5. Il ressort des pièces du dossier que M. A... C... et son épouse séjournaient en France depuis un peu plus de quatre ans à la date de la décision attaquée et qu'ils ont vécu l'essentiel de leur existence dans leur pays d'origine. M. A... C..., qui a déclaré ne pas disposer d'autres revenus qu'une aide de 200 euros par mois versée pour ses deux enfants ainsi que des aides accordées par son frère et son oncle, ne produit aucun autre élément de nature à justifier d'une intégration sociale ou professionnelle particulière qu'une simple promesse d'embauche, d'ailleurs postérieure à la date de la décision attaquée, et des certificats de scolarité pour ses deux enfants en bas âge. Il ressort de ces mêmes pièces qu'il s'est maintenu irrégulièrement sur le territoire français en dépit de deux obligations de quitter le territoire français prises à son encontre par le préfet de la Loire en 2016 et en 2019, et que son épouse a elle-même fait l'objet d'une mesure d'éloignement par un arrêté du même préfet du 8 mars 2019. Dans ces circonstances, et alors que la cellule familiale de M. A... C... peut se reconstituer dans son pays d'origine, ce dernier n'est pas fondé à soutenir que la décision litigieuse porte à son droit au respect de sa vie privée et familiale une atteinte excessive en méconnaissance des stipulations précitées de l'article 8 de la convention européenne de sauvegarde des droits de l'homme et des libertés fondamentales.

6. Pour les mêmes raisons, M. A... C... n'est pas davantage fondé à soutenir que cette décision est entachée d'une erreur manifeste dans l'appréciation de ses conséquences sur sa situation personnelle.

En ce qui concerne la décision refusant un délai de départ volontaire :

7. En premier lieu, les moyens invoqués à l'encontre de la décision l'obligeant à quitter le territoire français ayant été écartés, M. A... C... n'est pas fondé à exciper de l'illégalité de cette décision à l'appui de ses conclusions dirigées contre la décision lui refusant un délai de départ.
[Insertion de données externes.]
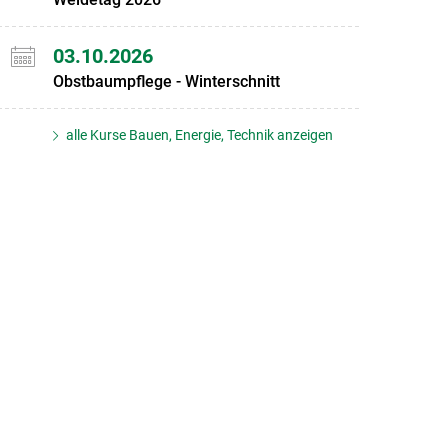
03.10.2026
Obstbaumpflege - Winterschnitt
alle Kurse Bauen, Energie, Technik anzeigen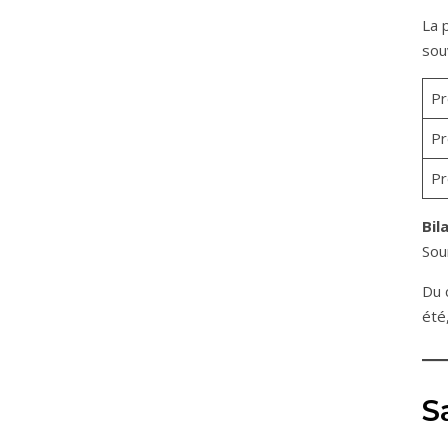
La 
sou
Pr
Pr
Pr
Bil
Sou
Du 
été
S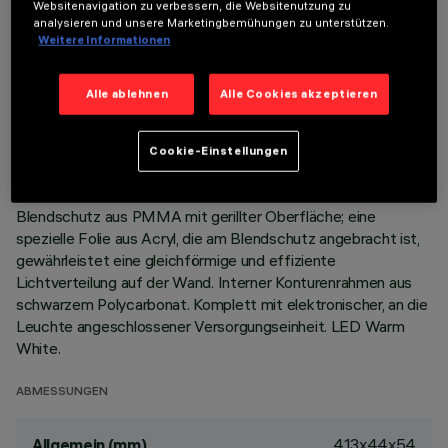
Websitenavigation zu verbessern, die Websitenutzung zu
analysieren und unsere Marketingbemühungen zu unterstützen.
Weitere Informationen
BESCHREIBUNG
Miniaturisierte, rechteckige Einbauleuchte mit LED.
Alle ablehnen
Alle Cookies akzeptieren
Hauptkorpus mit strahlender Oberfläche aus
Aluminiumdruckguss, Version mit Anschlag-Konturenrahmen.
Asymmetrisches optisches System, das spezifisch für eine
Cookie-Einstellungen
effiziente Wallwasher-Lichtverteilung konzipiert ist.
Lichtstromverstärker - Reflektor aus Reinstaluminium -
Blendschutz aus PMMA mit gerillter Oberfläche; eine
spezielle Folie aus Acryl, die am Blendschutz angebracht ist,
gewährleistet eine gleichförmige und effiziente
Lichtverteilung auf der Wand. Interner Konturenrahmen aus
schwarzem Polycarbonat. Komplett mit elektronischer, an die
Leuchte angeschlossener Versorgungseinheit. LED Warm
White.
ABMESSUNGEN
413x44x54
Allgemein (mm)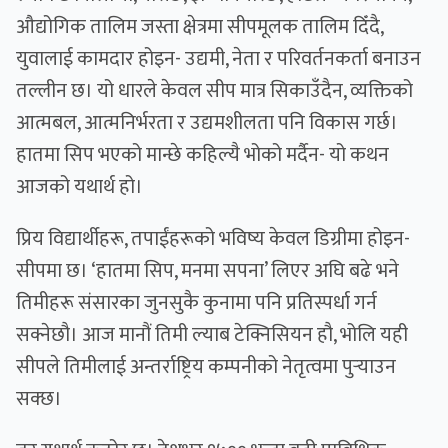
औद्योगिक तालिम जस्ता क्षेत्रमा सीपमूलक तालिम दिँदै,
युवालाई कामदार होइन- उद्यमी, नेता र परिवर्तनकर्ता बनाउन
तल्लीन छ। यो धारले केवल सीप मात्र सिकाउँदैन, व्यक्तिको
आत्मबल, आत्मनिर्भरता र उद्यमशीलता पनि विकास गर्छ।
हातमा सिप भएको मान्छे कहिल्यै भोको मर्दैन- यो कथन
आजको यथार्थ हो।
प्रिय विद्यार्थीहरू, तपाईंहरूको भविष्य केवल डिग्रीमा होइन-
सीपमा छ। ‘हातमा सिप, मनमा सपना’ लिएर अघि बढे भने
तिमीहरू संसारका जुनसुकै कुनामा पनि प्रतिस्पर्धा गर्न
सक्नेछौ। आज मानौं तिमी ल्याब टेक्निसियन हौ, भोलि यही
सीपले तिमीलाई अन्तर्राष्ट्रिय कम्पनीको नेतृत्वमा पुर्‍याउन
सक्छ।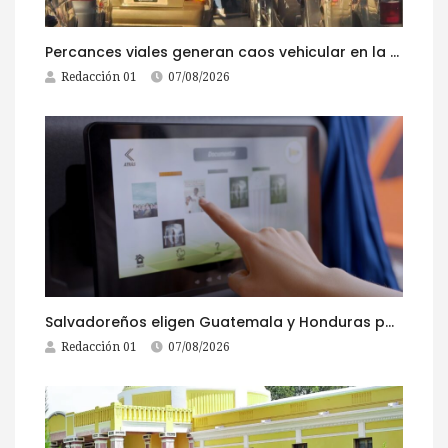
Percances viales generan caos vehicular en la ruta al Pacífico este viernes
Redacción 01
07/08/2026
Salvadoreños eligen Guatemala y Honduras para viajar durante las Fiestas Agostinas
Redacción 01
07/08/2026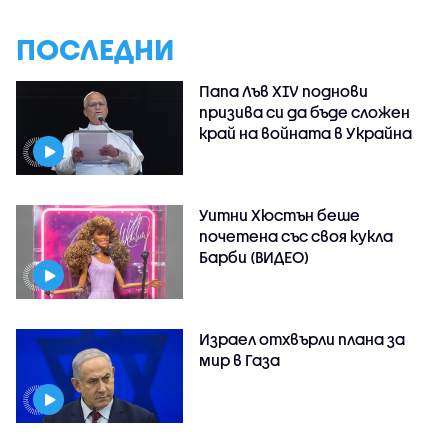
ПОСЛЕДНИ
Папа Лъв XIV поднови
призива си да бъде сложен
край на войната в Украйна
Уитни Хюстън беше
почетена със своя кукла
Барби (ВИДЕО)
Израел отхвърли плана за
мир в Газа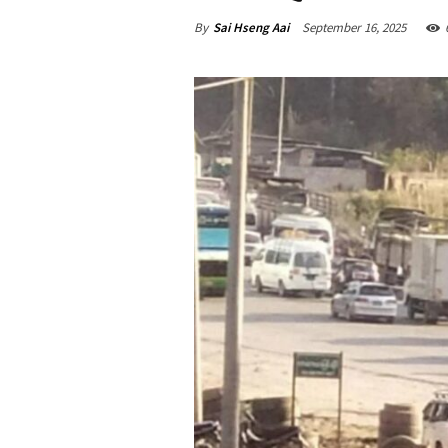
By
Sai Hseng Aai
September 16, 2025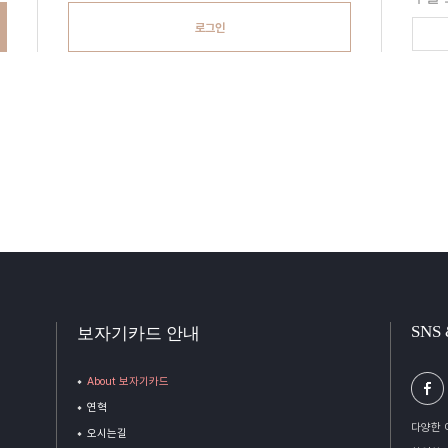
로그인
SNS
보자기카드 안내
About 보자기카드
연혁
다양한 
오시는길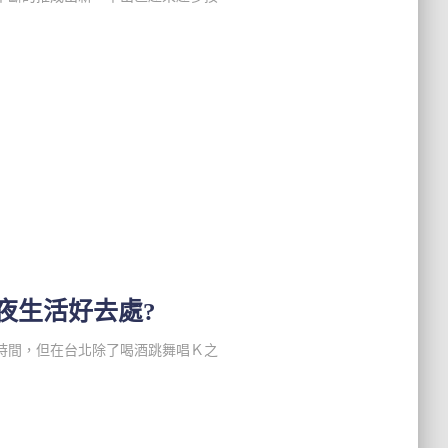
夜生活好去處?
時間，但在台北除了喝酒跳舞唱Ｋ之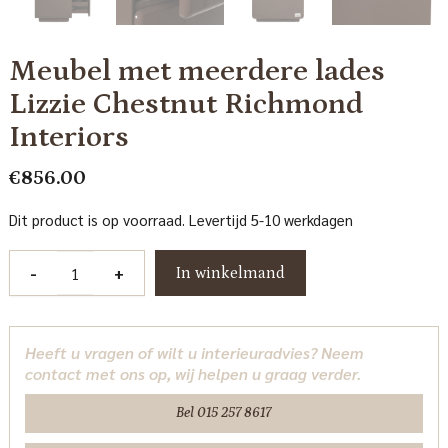
Meubel met meerdere lades
Lizzie Chestnut Richmond
Interiors
€
856.00
Dit product is op voorraad. Levertijd 5-10 werkdagen
Meubel
-
+
In winkelmand
met
meerdere
lades
Heeft u vragen of wilt u interieuradvies? Neem
Lizzie
contact met ons op, wij helpen u graag verder.
Chestnut
Richmond
Bel 015 257 8617
Interiors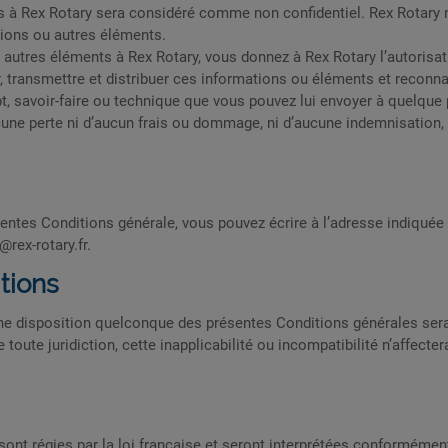
 à Rex Rotary sera considéré comme non confidentiel. Rex Rotary n
ations ou autres éléments.
utres éléments à Rex Rotary, vous donnez à Rex Rotary l’autorisation 
ier, transmettre et distribuer ces informations ou éléments et recon
cept, savoir-faire ou technique que vous pouvez lui envoyer à quelque
cune perte ni d’aucun frais ou dommage, ni d’aucune indemnisation,
sentes Conditions générale, vous pouvez écrire à l’adresse indiquée
@rex-rotary.fr
.
itions
une disposition quelconque des présentes Conditions générales sera
 toute juridiction, cette inapplicabilité ou incompatibilité n’affecter
ont régies par la loi française et seront interprétées conformément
8. En second lieu, aux termes du II de l'article L. 511-1 alors en vigueur du code de l'entrée et du séjour des étrangers et du droit d'asile : " L'étranger auquel il est fait obligation de quitter le territoire français dispose d'un délai de départ volontaire de trente jours à compter de la notification de l'obligation de quitter le territoire français. (...) / Toutefois, l'autorité administrative peut, par une décision motivée, décider que l'étranger est obligé de quitter sans délai le territoire français : (...) 3° S'il existe un risque que l'étranger se soustraie à cette obligation. Ce risque peut être regardé comme établi, sauf circonstance particulière, dans les cas suivants : (...) d) Si l'étranger s'est soustrait à l'exécution d'une précédente mesure d'éloignement ".

9. Bien qu'entré régulièrement sur le territoire français le 2 juillet 2015, au bénéfice d'un visa de court séjour, M. A... C... avait d'ores et déjà fait l'objet à la date de la décision attaquée de deux mesures d'éloignement les 19 juillet 2016 et 30 août 2019 et il n'a, selon ses propres déclarations aux services de police, pas respecté les mesures d'assignation à résidence dont il a fait l'objet en raison de la crainte qu'il avait d'être éloigné. Par suite c'est par une exacte application des dispositions citées au point précédent que le préfet du Rhône a pu considérer qu'il existait un risque que M. A... C... se soustraie à l'obligation qui lui est faite de quitter le territoire français et qu'il a refusé de lui accorder un délai de départ volontaire.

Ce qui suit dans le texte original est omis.